DATASET RECORDS
.....

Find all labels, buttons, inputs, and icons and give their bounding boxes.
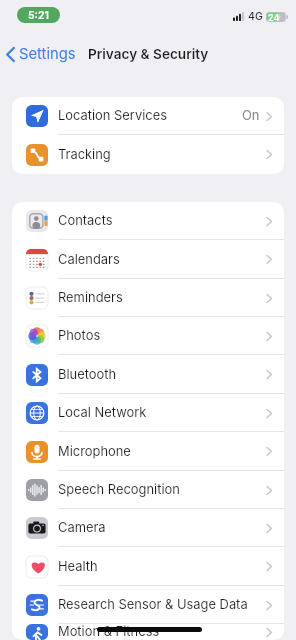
staticText: Settings: [19, 45, 76, 63]
staticText: Photos: [58, 328, 101, 344]
staticText: On: [242, 108, 260, 124]
button[interactable]: Settings: [6, 45, 76, 63]
staticText: 4G: [248, 10, 263, 23]
staticText: Reminders: [58, 290, 123, 306]
button[interactable]: Microphone: [12, 432, 284, 471]
button[interactable]: Local Network: [12, 394, 284, 432]
staticText: Local Network: [58, 405, 147, 421]
button[interactable]: Location Services: [12, 97, 284, 135]
staticText: Speech Recognition: [58, 482, 180, 498]
button[interactable]: Reminders: [12, 279, 284, 317]
button[interactable]: Health: [12, 547, 284, 586]
button[interactable]: Research Sensor & Usage Data: [12, 586, 284, 624]
staticText: Location Services: [58, 108, 167, 124]
button[interactable]: Photos: [12, 317, 284, 355]
staticText: Calendars: [58, 252, 120, 268]
staticText: Contacts: [58, 213, 113, 229]
staticText: Microphone: [58, 444, 131, 460]
staticText: Research Sensor & Usage Data: [58, 597, 248, 613]
button[interactable]: Contacts: [12, 202, 284, 240]
staticText: Bluetooth: [58, 367, 117, 383]
staticText: Privacy & Security: [88, 46, 209, 62]
staticText: 5:21: [28, 9, 49, 22]
staticText: Health: [58, 559, 98, 575]
button[interactable]: Speech Recognition: [12, 471, 284, 509]
button[interactable]: Tracking: [12, 135, 284, 174]
staticText: Camera: [58, 520, 106, 536]
staticText: 24: [268, 12, 280, 22]
button[interactable]: Calendars: [12, 240, 284, 279]
staticText: Tracking: [58, 147, 111, 163]
staticText: Motion & Fitness: [58, 624, 160, 640]
button[interactable]: Bluetooth: [12, 355, 284, 394]
button[interactable]: Camera: [12, 509, 284, 547]
button[interactable]: Motion & Fitness: [12, 624, 284, 640]
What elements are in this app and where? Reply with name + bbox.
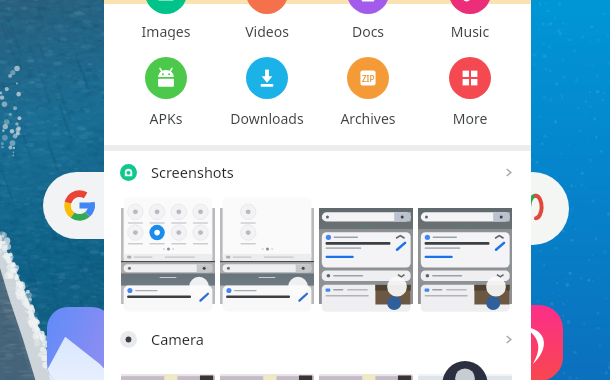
- button[interactable]: APKs: [116, 109, 216, 127]
- staticText: Videos: [217, 22, 317, 40]
- button[interactable]: Camera: [104, 328, 531, 350]
- button[interactable]: Images: [116, 22, 216, 40]
- button[interactable]: Photos: [47, 307, 113, 380]
- button[interactable]: APKs: [145, 57, 187, 99]
- staticText: Downloads: [217, 109, 317, 127]
- button[interactable]: Videos: [217, 22, 317, 40]
- button[interactable]: Downloads: [246, 57, 288, 99]
- button[interactable]: Screenshots: [104, 161, 531, 183]
- other: Open Screenshots: [502, 166, 515, 179]
- button[interactable]: Photos app: [496, 172, 569, 245]
- button[interactable]: [220, 208, 314, 304]
- button[interactable]: Docs: [318, 22, 418, 40]
- staticText: ZIP: [362, 73, 375, 84]
- button[interactable]: Music: [500, 305, 563, 380]
- button[interactable]: [418, 208, 512, 304]
- button[interactable]: [121, 374, 215, 380]
- button[interactable]: [220, 374, 314, 380]
- staticText: Images: [116, 22, 216, 40]
- button[interactable]: [319, 374, 413, 380]
- staticText: Archives: [318, 109, 418, 127]
- button[interactable]: [121, 208, 215, 304]
- staticText: Camera: [151, 329, 204, 349]
- staticText: Music: [420, 22, 520, 40]
- button[interactable]: Music: [420, 22, 520, 40]
- button[interactable]: Archives: [318, 109, 418, 127]
- button[interactable]: [319, 208, 413, 304]
- staticText: Screenshots: [151, 162, 234, 182]
- button[interactable]: More: [420, 109, 520, 127]
- button[interactable]: [418, 374, 512, 380]
- button[interactable]: More: [449, 57, 491, 99]
- button[interactable]: Archives: [347, 57, 389, 99]
- staticText: APKs: [116, 109, 216, 127]
- other: Open Camera: [502, 333, 515, 346]
- staticText: More: [420, 109, 520, 127]
- button[interactable]: Google search: [43, 172, 163, 239]
- button[interactable]: Downloads: [217, 109, 317, 127]
- staticText: Docs: [318, 22, 418, 40]
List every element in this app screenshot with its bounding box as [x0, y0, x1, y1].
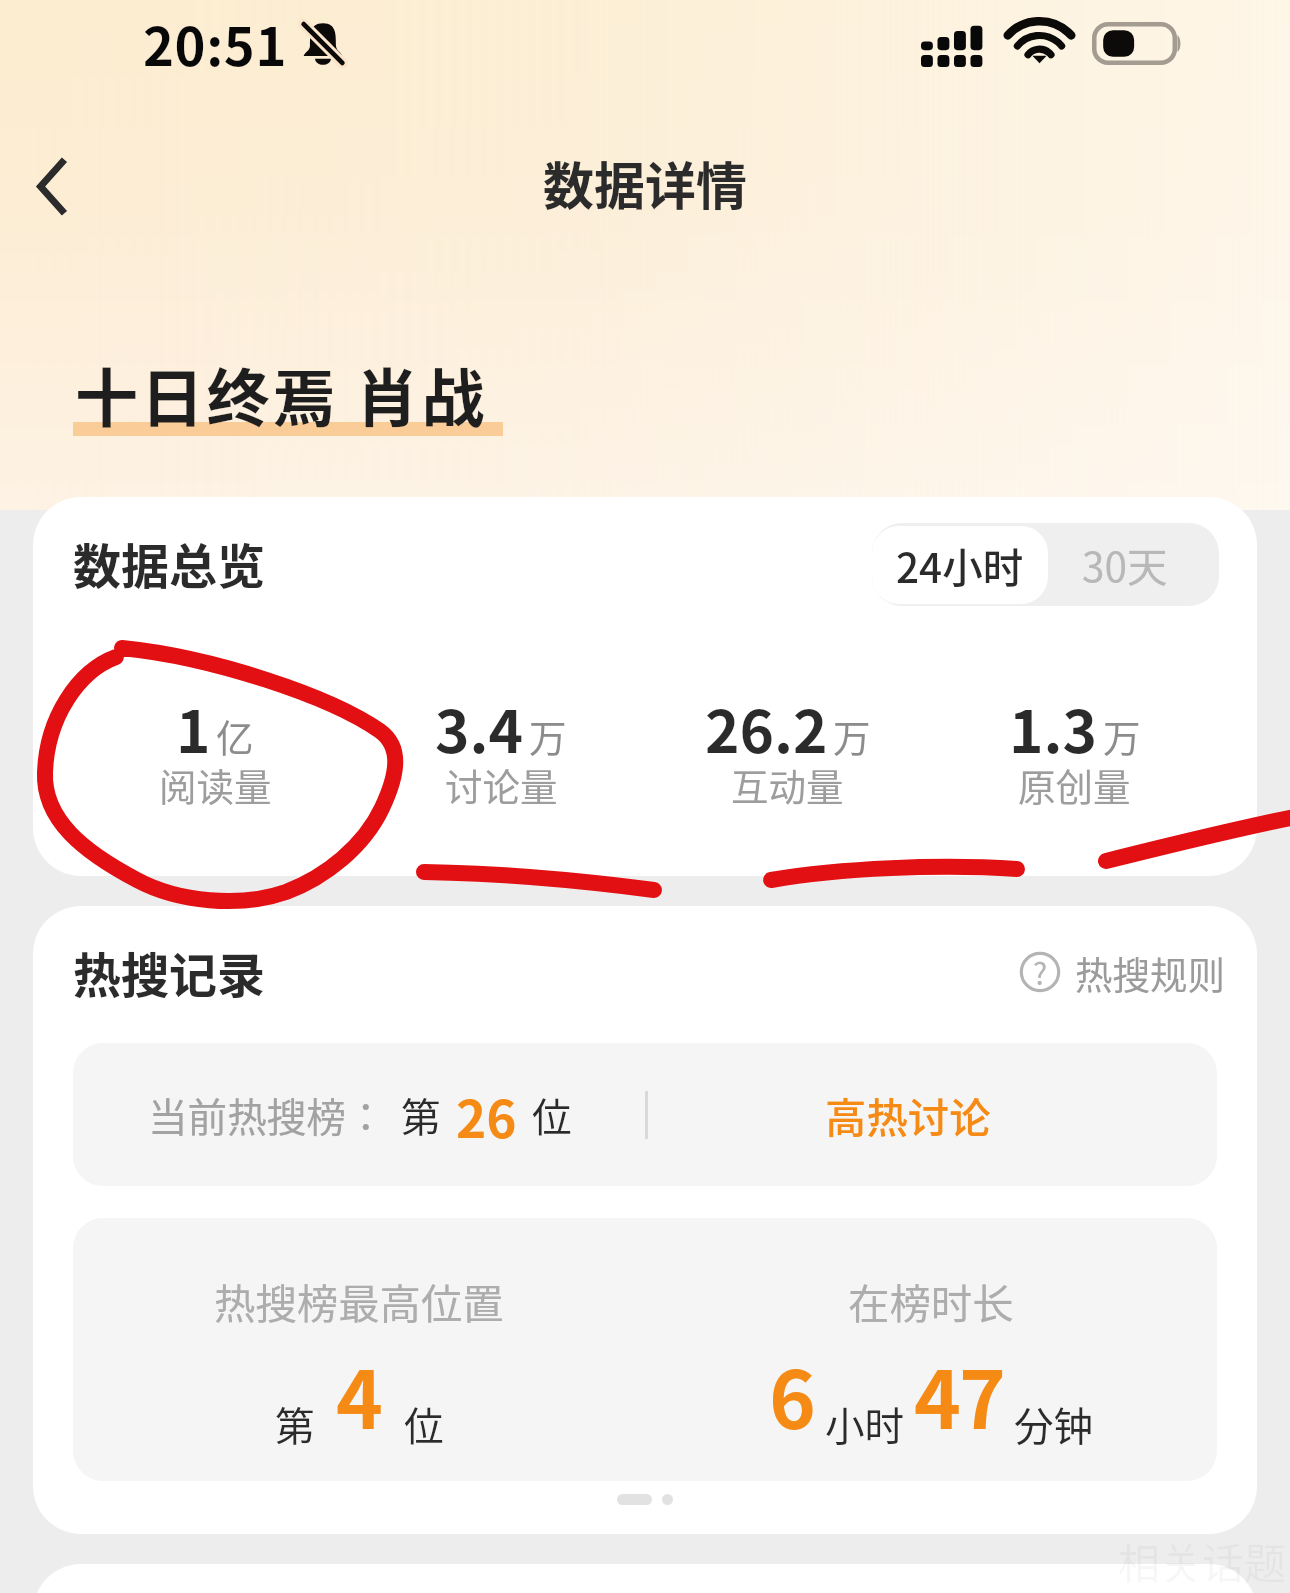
staticText: 6: [769, 1337, 816, 1452]
staticText: 分钟: [1014, 1395, 1094, 1452]
staticText: 万: [529, 708, 567, 762]
staticText: 在榜时长: [848, 1271, 1014, 1331]
staticText: 数据详情: [543, 146, 748, 220]
staticText: 26.2: [705, 685, 828, 770]
staticText: 万: [1103, 708, 1141, 762]
staticText: 阅读量: [159, 757, 272, 811]
staticText: 十日终焉 肖战: [75, 348, 488, 439]
button[interactable]: Back: [3, 123, 102, 249]
staticText: 原创量: [1018, 757, 1131, 811]
staticText: 位: [532, 1086, 572, 1143]
staticText: 1: [176, 685, 211, 770]
staticText: 热搜记录: [73, 937, 266, 1007]
staticText: 26: [456, 1078, 517, 1152]
staticText: 小时: [825, 1395, 905, 1452]
staticText: ?: [1033, 950, 1048, 992]
staticText: 互动量: [731, 757, 844, 811]
staticText: 第: [275, 1395, 315, 1452]
staticText: 位: [404, 1395, 444, 1452]
staticText: 数据总览: [73, 528, 266, 598]
button[interactable]: 30天: [1039, 523, 1210, 606]
staticText: 讨论量: [445, 757, 558, 811]
staticText: 第: [401, 1086, 441, 1143]
staticText: 4: [336, 1337, 383, 1452]
staticText: 当前热搜榜：: [148, 1086, 386, 1143]
staticText: 热搜榜最高位置: [214, 1271, 504, 1331]
staticText: 20:51: [143, 5, 287, 81]
staticText: 相关话题: [1118, 1530, 1287, 1591]
staticText: 24小时: [896, 536, 1024, 595]
button[interactable]: ?: [1019, 945, 1225, 999]
staticText: 47: [914, 1337, 1005, 1452]
staticText: 亿: [216, 708, 254, 762]
staticText: 热搜规则: [1075, 945, 1225, 999]
staticText: 30天: [1082, 535, 1168, 594]
button[interactable]: 24小时: [872, 526, 1048, 604]
staticText: 3.4: [435, 685, 524, 770]
staticText: 1.3: [1009, 685, 1098, 770]
staticText: 高热讨论: [825, 1085, 991, 1145]
staticText: 万: [833, 708, 871, 762]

.....

ACTIVITY
Show each line of the data that contains the string "this".

WRITTEN RESPONSE
What elements are in this app and where? Reply with name + bbox.
List every element in this app screenshot with its bounding box as [x0, y0, x1, y1].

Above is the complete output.